Кэрби довольно кивнул. Его «Эллин» имел четыре вместительных челнока, и для его задумки лучше, если они сядут в разных городах. Потому как городки небольшие, в каждом из них постоянно проживает лишь по сорок-пятьдесят тысяч человек. Остальное пятимиллионное население распределено по планете в небольших деревушках. А для его замысла нужно наполнить челноки грузом под завязку. Не садиться же у каждой деревни? Так никакого времени и топлива не хватит.
– Хорошо, – кивнул Кэрби и, чуть обернувшись, позвал: – Гарпун…
– Да, Командор? – приблизился к Морфеусу его первый помощник.
Великан с лицом, обезображенным шрамом, переходящим с правой стороны лба через переносицу на левую щеку. Когда-то он командовал десятком лихих парней банды, своеобразной гвардии, в которую входил сам Кэрби. Теперь все поменялось местами, и верховодил Морфеус, получивший прозвище Командор не только как звание, полагающееся владельцу трех кораблей, но и в знак признания его верховенства.
Экипажи своих кораблей Кэрби Морфеус набирал из сорвиголов – членов банд, преступников. Морфеусу требовались безбашенные парни, в то же время способные выдерживать дисциплину и признавать его своим командиром.
Поначалу приходилось трудно: молодые, горячие, они по старой привычке начали делить власть между собой и даже замахиваться на Морфеуса. Но потом все устаканилось. Кэрби пресекал любые мятежи и дележи предельно жестким образом – выбрасывая виновников за борт, а поддержавших их отправлял на «свою» планету – удаленный, никому ненужный пустынный мир – в качестве рабов. Тем самым он установил раз и навсегда одно железное правило: есть только один командир, и его слово – закон.
– Собери людей на швартовочной палубе, Гарпун. Мы начинаем…
– Так точно, Командор, – кивнул Гарпун и, взяв в руки передатчик, переключившись на общую связь со всеми палубами и отсеками, приказал: – Членам экипажа, входящим в состав Дикой сотни, немедленно прибыть в отсек три.
Между тем «Эллин» встал на указанную диспетчером орбиту, и Кэрби еще раз взглянул на довольно причудливую планету с двухсоткилометровой высоты.
Природа Ра-Мира представляла собой мозаику природно-климатических зон.
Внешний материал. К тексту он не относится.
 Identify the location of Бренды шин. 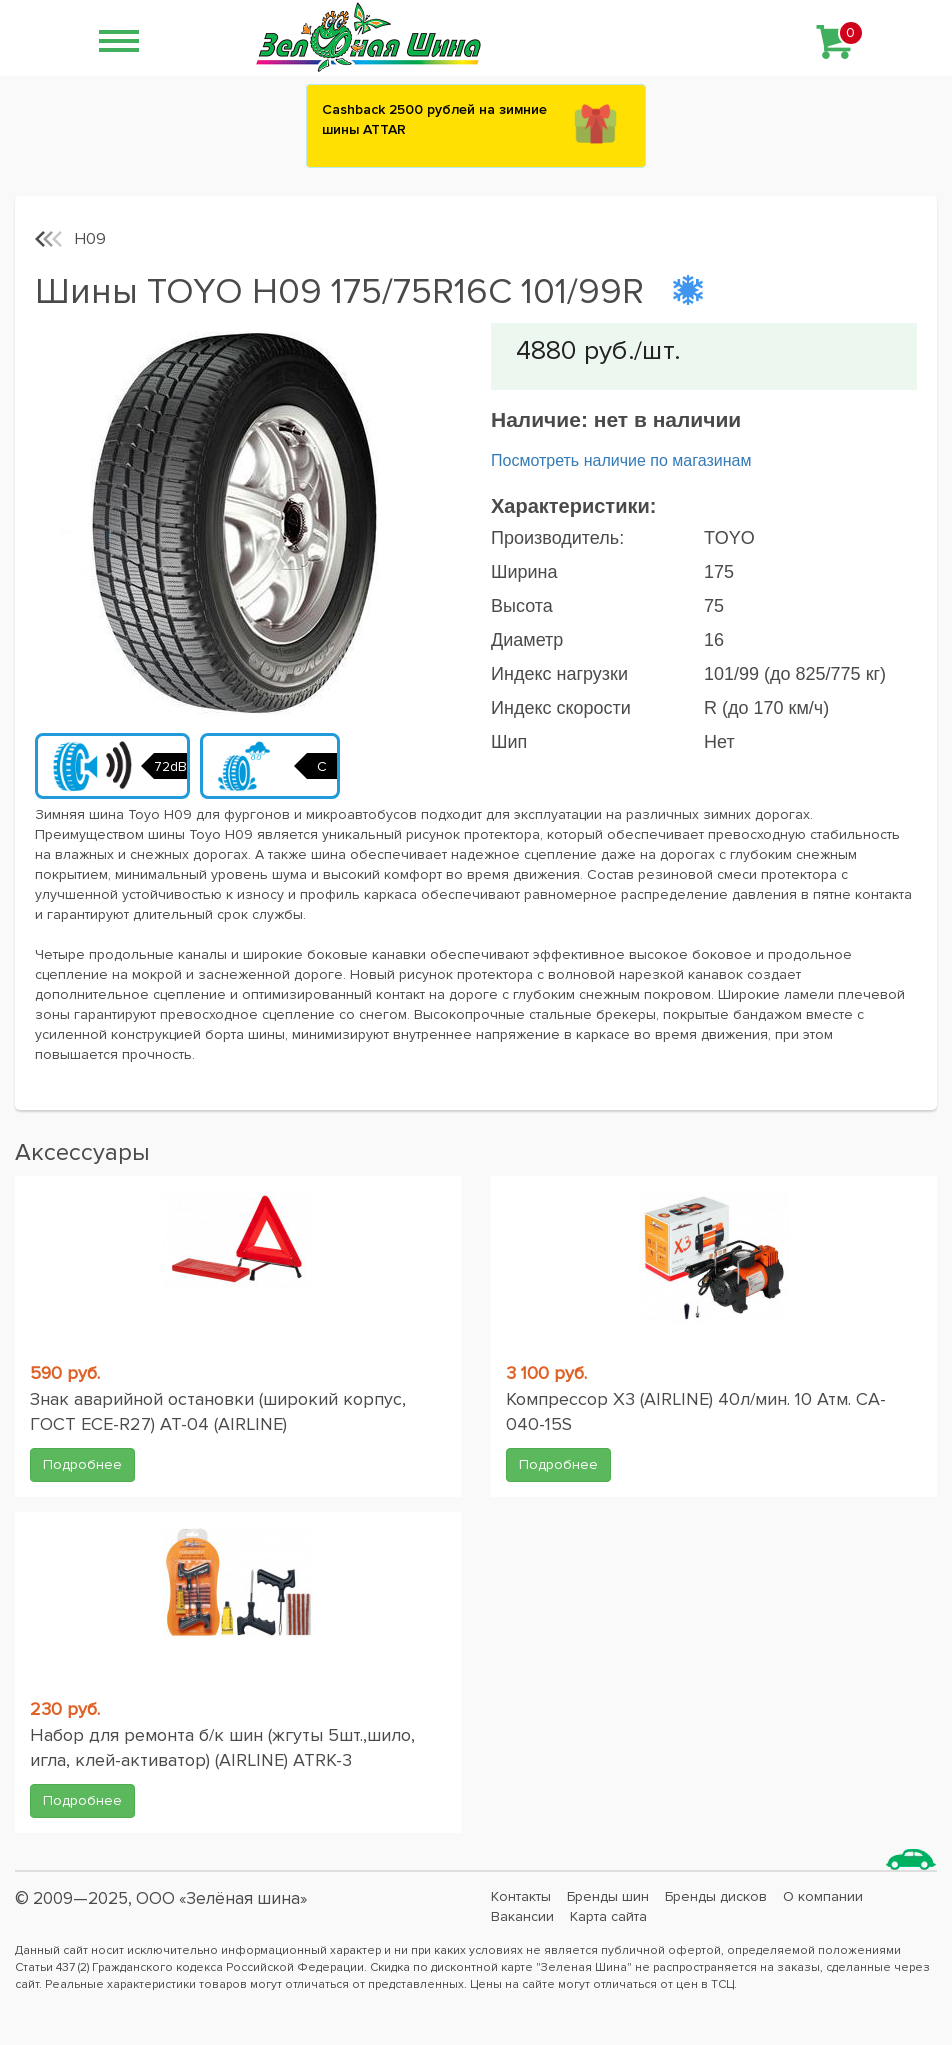 (608, 1896).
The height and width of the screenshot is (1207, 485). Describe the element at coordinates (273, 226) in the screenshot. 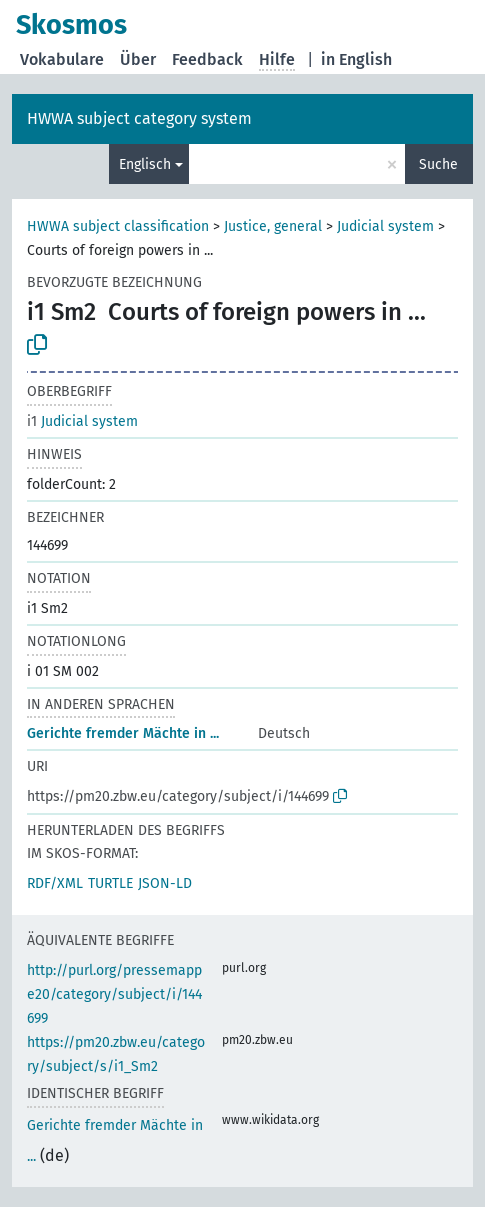 I see `Justice, general` at that location. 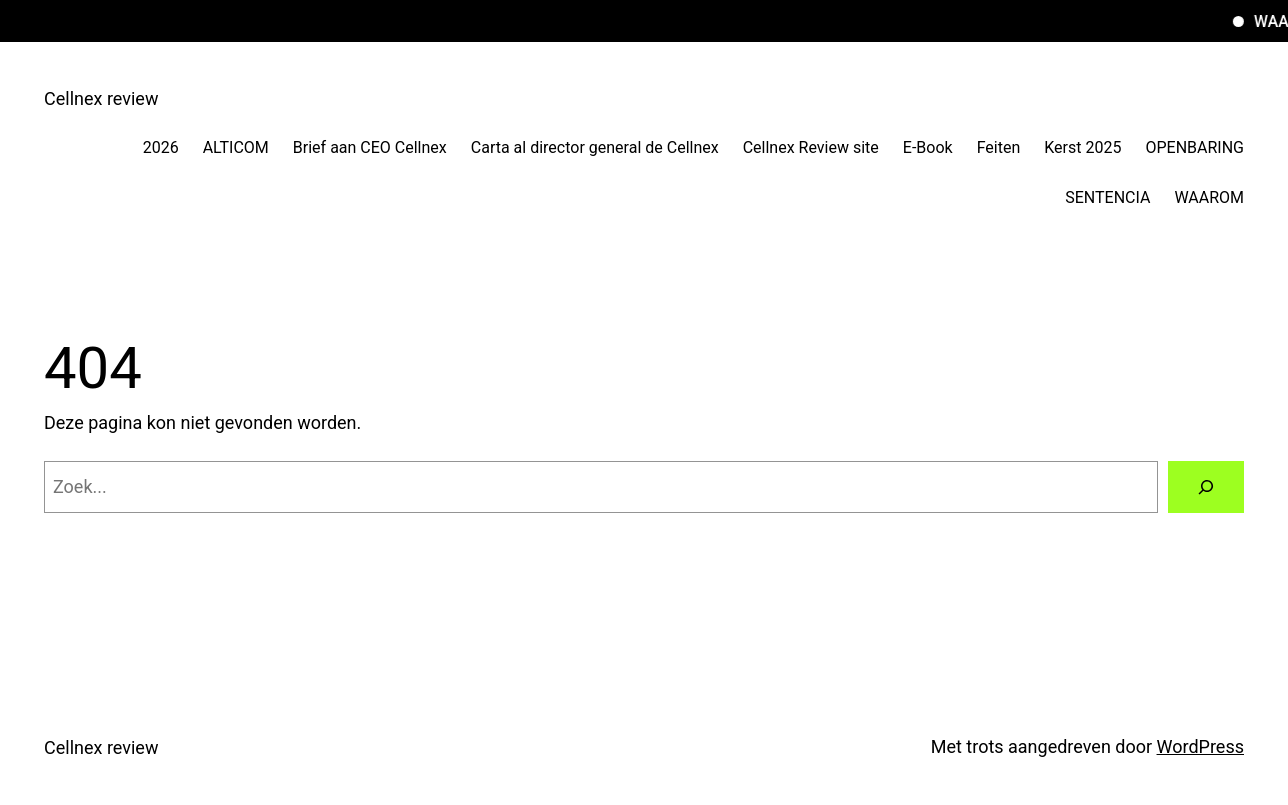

Все из-за специфики вращения планеты вокруг светила и наклона ее оси. Экватор жарок, на материке, расположившемся в его зоне, невозможно выжить. На полюсах скопились огромные шапки льда. От них текли многочисленные реки, орошающие северный плодородный материк. На юге орошать нечего, там плещется океан, кое-где разбавленный небольшими архипелагами островов с рыбацкими деревнями.
Четыре из пяти городов находились в северной части Ра-Мира. И только один – в южной, на особенно большом острове.
Глубоко вздохнув, Морфеус вышел прочь с капитанского мостика и направился на швартовочную палубу к своим орлам из Дикой сотни. Он выбрал эту и еще две благополучные не самые густонаселенные планеты только из-за их удаленности от остального домена. Хотя предпочел бы начать с более населенных и не столь благополучных миров. Но там, в отличие от здешних разнеженных райскими условиями жителей, люди слишком подозрительны и могут ответить ударом на удар, благо что есть чем. А эти…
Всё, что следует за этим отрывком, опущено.